(DATA SECTION begins)
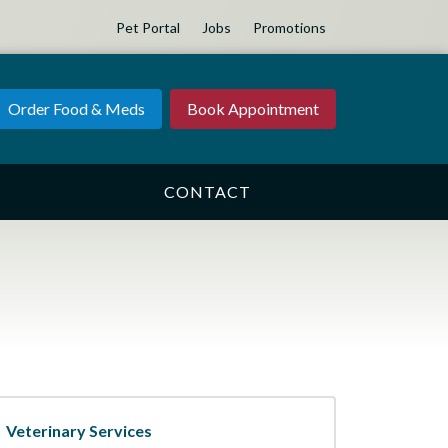
Pet Portal
Jobs
Promotions
Order Food & Meds
Book Appointment
CONTACT
Veterinary Services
(DATA SECTION ends)
▶ [WHAT YOU NEED TO DO]
Copy all the material exactly; omit images.

▶ [ANSWER AREA]
Pet Portal
Jobs
Promotions
Order Food & Meds
Book Appointment
CONTACT
Veterinary Services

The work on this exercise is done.